Posted on:2019-10-22Degree:Ph.DType:Dissertation
University:The University of Wisconsin - MadisonCandidate:Gong, Grace XunFull Text:PDF
GTID:1479390017989560Subject:Economics
Abstract/Summary:
Chapter 2: This chapter studies the emergence of middlemen (intermediation) and its consequences for welfare and redistribution. In Rubinstein and Wolinsky's seminal model on intermediation, middlemen only create value when they have an exogenous advantage in their search speed. I show that this result depends critically on the restriction that middlemen can only carry indivisible quantities of goods. Taking into account the intensive margin of production and allowing them to carry divisible quantities, middlemen with comparatively high bargaining power can create value even when they have a disadvantage in their search cost.
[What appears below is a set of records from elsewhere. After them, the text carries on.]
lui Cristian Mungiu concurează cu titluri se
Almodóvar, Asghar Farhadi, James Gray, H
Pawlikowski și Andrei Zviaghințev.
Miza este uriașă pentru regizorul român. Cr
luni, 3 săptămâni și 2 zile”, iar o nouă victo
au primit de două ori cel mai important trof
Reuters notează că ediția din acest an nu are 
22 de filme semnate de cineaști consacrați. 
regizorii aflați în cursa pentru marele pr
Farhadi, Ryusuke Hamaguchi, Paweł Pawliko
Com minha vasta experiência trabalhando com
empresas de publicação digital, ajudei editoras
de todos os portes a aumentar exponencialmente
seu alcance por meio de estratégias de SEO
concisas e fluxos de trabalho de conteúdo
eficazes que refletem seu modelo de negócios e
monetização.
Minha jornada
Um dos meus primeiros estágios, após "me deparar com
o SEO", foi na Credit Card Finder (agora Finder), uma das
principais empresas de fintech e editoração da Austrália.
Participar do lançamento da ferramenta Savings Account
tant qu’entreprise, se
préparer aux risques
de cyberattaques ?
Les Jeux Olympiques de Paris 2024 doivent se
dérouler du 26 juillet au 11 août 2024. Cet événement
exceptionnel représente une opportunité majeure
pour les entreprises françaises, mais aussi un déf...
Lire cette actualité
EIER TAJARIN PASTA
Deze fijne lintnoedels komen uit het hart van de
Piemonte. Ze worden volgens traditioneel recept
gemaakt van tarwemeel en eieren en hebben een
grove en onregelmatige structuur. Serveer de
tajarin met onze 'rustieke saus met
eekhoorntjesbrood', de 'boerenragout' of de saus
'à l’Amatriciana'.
While the presence of middlemen can improve welfare, equilibria remain suboptimal due to search and participation externalities. I describe a multi-instrument tax-subsidy scheme that controls participation levels by producers and middlemen and restores efficiency.;Chapter 3: This chapter studies the relationships between money and middlemen both serving as critical market institutes to facilitate trades with frictions. Focusing on the middlemen who are good at enforcing repayment from buyers, I find that money and middlemen can be substitutes and complements: when credit condition is poor in retail market for trades between sellers and buyers, middlemen and money become substitutes and inflation encourages the use of repayment; when credit condition is poor in the wholesale market for trades between sellers and middlemen, middlemen and money become complements and inflation discourages repayment. While the existence of middlemen with advantage at enforcing repayment mitigates buyers' payment friction in retail market, buyers can be better or worse off with middlemen depending on the level of inflation.;Chapter 4: This chapter studies long-run effect of inflation on employment and investment in a new monetarist model with a frictional labor market, and a frictional goods market with different market structures. Higher inflation leads to higher unemployment, less capital accumulation and fewer firm entry. These effects are robust to goods market structures. It is shown that unemployment benefits lead to more unemployment, less rm entry and less capital. However, depending on the market structure, active firms may become larger or smaller. The model is tractable and delivers many analytic results.